Requirement: Could you filter the records below and keep only the lines with the word "tiền"?

____

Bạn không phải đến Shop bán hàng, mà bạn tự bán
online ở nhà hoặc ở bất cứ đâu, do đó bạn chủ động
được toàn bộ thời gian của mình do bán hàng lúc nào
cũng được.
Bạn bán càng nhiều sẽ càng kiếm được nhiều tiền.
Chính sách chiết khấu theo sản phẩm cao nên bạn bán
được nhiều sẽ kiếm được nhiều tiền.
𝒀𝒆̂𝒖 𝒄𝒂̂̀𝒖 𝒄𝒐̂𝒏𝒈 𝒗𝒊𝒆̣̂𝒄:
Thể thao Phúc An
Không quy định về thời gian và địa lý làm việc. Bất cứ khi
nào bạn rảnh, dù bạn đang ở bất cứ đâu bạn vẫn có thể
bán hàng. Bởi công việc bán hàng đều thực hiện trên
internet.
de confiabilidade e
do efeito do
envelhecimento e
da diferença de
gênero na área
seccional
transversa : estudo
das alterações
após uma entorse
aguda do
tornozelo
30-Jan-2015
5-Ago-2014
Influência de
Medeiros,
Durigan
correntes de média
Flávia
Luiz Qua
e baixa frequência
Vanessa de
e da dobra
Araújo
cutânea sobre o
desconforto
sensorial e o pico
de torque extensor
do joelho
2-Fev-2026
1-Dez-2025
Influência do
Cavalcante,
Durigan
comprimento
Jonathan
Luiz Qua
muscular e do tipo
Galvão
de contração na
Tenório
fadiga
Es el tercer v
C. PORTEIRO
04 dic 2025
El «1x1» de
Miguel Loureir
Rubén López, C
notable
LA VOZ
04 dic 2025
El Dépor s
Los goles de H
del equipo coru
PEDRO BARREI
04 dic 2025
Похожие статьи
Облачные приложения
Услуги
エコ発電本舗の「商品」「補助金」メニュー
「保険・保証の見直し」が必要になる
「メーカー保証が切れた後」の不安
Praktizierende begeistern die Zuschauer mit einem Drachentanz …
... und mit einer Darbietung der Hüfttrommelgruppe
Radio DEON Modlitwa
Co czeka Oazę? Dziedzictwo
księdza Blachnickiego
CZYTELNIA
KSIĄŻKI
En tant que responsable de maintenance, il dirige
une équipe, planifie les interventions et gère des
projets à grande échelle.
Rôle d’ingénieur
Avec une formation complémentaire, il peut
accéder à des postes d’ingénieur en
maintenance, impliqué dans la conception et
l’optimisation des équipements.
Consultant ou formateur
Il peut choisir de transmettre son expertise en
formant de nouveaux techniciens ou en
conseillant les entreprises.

____

Output below:
Bạn bán càng nhiều sẽ càng kiếm được nhiều tiền.
được nhiều sẽ kiếm được nhiều tiền.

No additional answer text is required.